I can never get lost. One thing I like about living in Kenmore Square next to Fenway Park right below the CITGO sign — you can see it from anywhere in the city. Beneath that glowing sign I first met my wife Tara, one of these hefty, big boned treasures, a six-footer with shiksa freckles. I don’t draw anything from it, but the last Jewish girl I dated was in eighth grade.

Together we have a son, Sean, she chose the name, and this evening when I get home, I hear noises coming from the bathroom, so I shout her name, no answer, and when I’m down the hall into our bedroom, I push open the door, see her shaving our son’s head. Sean’s sitting on a stool, grinning his fool head off, the two of them laughing, and my hand slips off the doorknob. I barely hear my wife say, What is it? What’s wrong? and I’m back in Maine with Freida, the nurse at Camp Kinder Ring.

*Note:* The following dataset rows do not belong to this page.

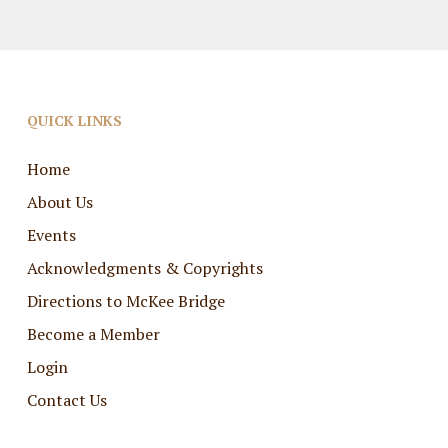
QUICK LINKS
Home
About Us
Events
Acknowledgments & Copyrights
Directions to McKee Bridge
Become a Member
Login
Contact Us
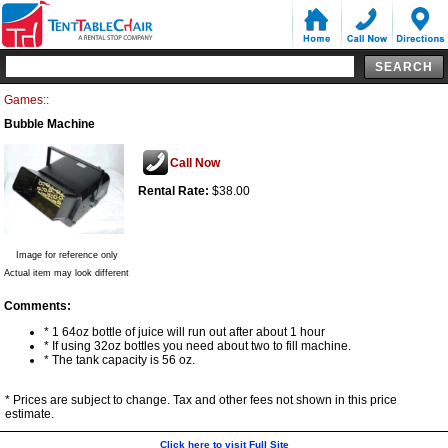
Games::
Bubble Machine
Call Now
Rental Rate:
$38.00
Image for reference only
Actual item may look different
Comments:
* 1 64oz bottle of juice will run out after about 1 hour
* If using 32oz bottles you need about two to fill machine.
* The tank capacity is 56 oz.
* Prices are subject to change. Tax and other fees not shown in this price
estimate.
Click here to visit Full Site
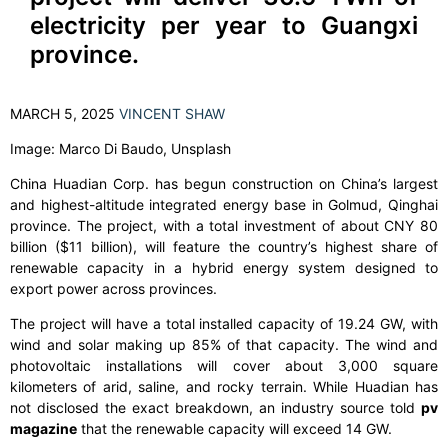
electricity per year to Guangxi
province.
MARCH 5, 2025
VINCENT SHAW
Image: Marco Di Baudo, Unsplash
China Huadian Corp. has begun construction on China’s largest
and highest-altitude integrated energy base in Golmud, Qinghai
province. The project, with a total investment of about CNY 80
billion ($11 billion), will feature the country’s highest share of
renewable capacity in a hybrid energy system designed to
export power across provinces.
The project will have a total installed capacity of 19.24 GW, with
wind and solar making up 85% of that capacity. The wind and
photovoltaic installations will cover about 3,000 square
kilometers of arid, saline, and rocky terrain. While Huadian has
not disclosed the exact breakdown, an industry source told
pv
magazine
that the renewable capacity will exceed 14 GW.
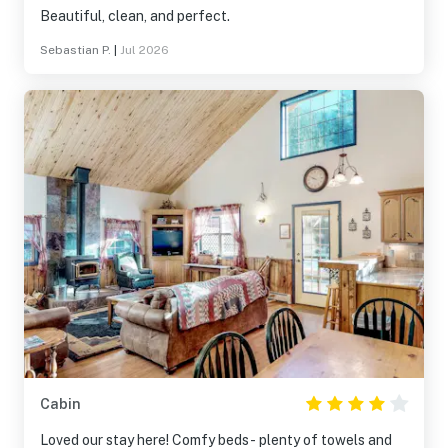
Beautiful, clean, and perfect.
Sebastian P.
|
Jul 2026
Cabin
Loved our stay here! Comfy beds- plenty of towels and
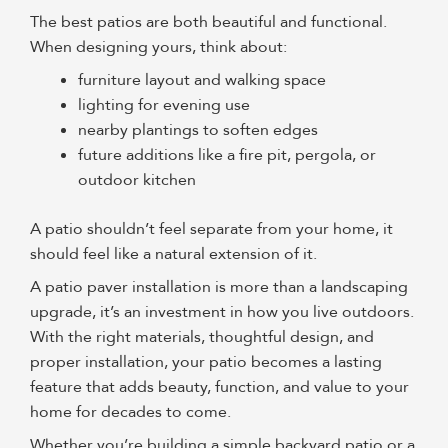
The best patios are both beautiful and functional.
When designing yours, think about:
furniture layout and walking space
lighting for evening use
nearby plantings to soften edges
future additions like a fire pit, pergola, or
outdoor kitchen
A patio shouldn’t feel separate from your home, it
should feel like a natural extension of it.
A patio paver installation
is more than a landscaping
upgrade, it’s an investment in how you live outdoors.
With the right materials, thoughtful design, and
proper installation, your patio becomes a lasting
feature that adds beauty, function, and value to your
home for decades to come.
Whether you’re building a simple backyard patio or a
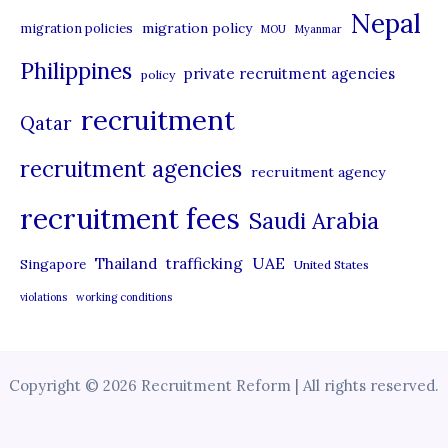
Nepal
migration policy
migration policies
MOU
Myanmar
Philippines
private recruitment agencies
policy
recruitment
Qatar
recruitment agencies
recruitment agency
recruitment fees
Saudi Arabia
UAE
Thailand
trafficking
Singapore
United States
violations
working conditions
Copyright © 2026 Recruitment Reform | All rights reserved.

Freida had sleek blond hair, the pink calamine lotion, ice packs, and double D’s. Rumor was she had a soft spot for homesick boys; we had to find a way to see her. Others faked fevers, magic markered poison ivy, suddenly became allergic to peanuts. But on the porch of Dexter cabin, next to the wood balustrade into which we’d carved our names, I shook a shaker-full of kosher salt in my hair. I’d stolen it from the cafeteria. The boys said it would never work, unless it did, in which case they’d try it, too.

“I got lice,” I said, sitting down on a chair. Her white nurse’s skirt barely reached her knees. When she smiled I noticed her front tooth was turned in, which suddenly seemed like the most precious thing in the world, something I wanted to wear on a necklace.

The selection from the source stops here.